Duke's Department of Philosophy has a strong faculty that is committed to excellence in both research and teaching. In a recent ranking of philosophy programs in the United States, the department was recognized in the areas of:

  • philosophy of biology (rated as one of the two top programs in this area),
  • philosophy of mind,
  • philosophy and neuroscience,
  • moral psychology,
  • political philosophy,
  • applied ethics,
  • philosophy of social science,
  • 17th- and 18th-Century philosophy and
  • Chinese philosophy.

Expertise in the Department also extends to other areas of the history of philosophy such as ancient philosophy, Kant, 20th-Century analytic philosophy, and history and philosophy of science, as well as to philosophy of science, cognitive science, normative ethics, philosophy of law, metaphysics, epistemology, philosophy of language, and philosophical logic.

Kenan Institute of Ethics is an interdisciplinary “think and do” tank committed to promoting moral reflection and commitment, conducting interdisciplinary research, and shaping policy and practice.

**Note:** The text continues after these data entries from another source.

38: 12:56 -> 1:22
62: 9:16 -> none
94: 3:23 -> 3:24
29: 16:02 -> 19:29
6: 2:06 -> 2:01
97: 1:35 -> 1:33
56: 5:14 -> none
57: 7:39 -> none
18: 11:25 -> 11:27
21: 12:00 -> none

At Duke, we serve as a central node for analysis, debate, and engagement on ethical issues at and beyond the university. The Kenan Institute for Ethics currently features work in global migration, human rights, regulation, moral attitudes and decision-making, and religions and public life.

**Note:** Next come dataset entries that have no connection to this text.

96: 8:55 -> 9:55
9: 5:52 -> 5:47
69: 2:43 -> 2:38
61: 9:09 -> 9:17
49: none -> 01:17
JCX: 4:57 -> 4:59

A small sampling of current projects includes an effort to connect pioneering research in forensic sciences to social science research in ethics for human identification, a Citizenship Lab uniting Duke undergraduates and local refugee youth to examine methods of civic participation, and a forthcoming research network on environmental ethics.

Since 1999, the Center for Cognitive Neuroscience (CCN) has served as the central focus at Duke University for research, education, and training in the psychological, computational, and biological mechanisms of higher mental function; variability in these mechanisms among individuals, across the lifespan, and between species; application of these mechanisms to real-world problems; and their dissolution in disease and mental disorders.